▶ [ENTRIES SUPPLIED]:
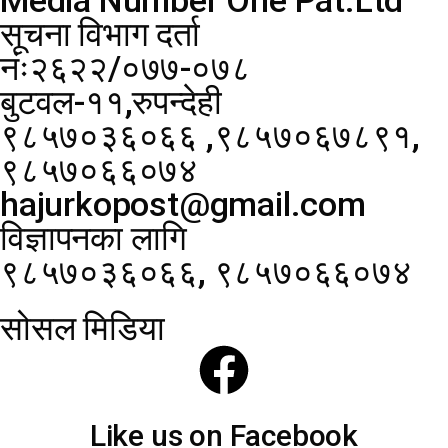
सूचना विभाग दर्ता
नंः२६२२/०७७-०७८
बुटवल-११,रुपन्देही
९८५७०३६०६६ ,९८५७०६७८९१,
९८५७०६६०७४
hajurkopost@gmail.com
विज्ञापनका लागि
९८५७०३६०६६, ९८५७०६६०७४
सोसल मिडिया
Like us on Facebook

▶ [THE TASK]: Please transcribe the material above exactly as written. Leave the pictures out.

▶ [SOLUTION TO THE EXERCISE]:
सूचना विभाग दर्ता
नंः२६२२/०७७-०७८
बुटवल-११,रुपन्देही
९८५७०३६०६६ ,९८५७०६७८९१,
९८५७०६६०७४
hajurkopost@gmail.com
विज्ञापनका लागि
९८५७०३६०६६, ९८५७०६६०७४
सोसल मिडिया
Like us on Facebook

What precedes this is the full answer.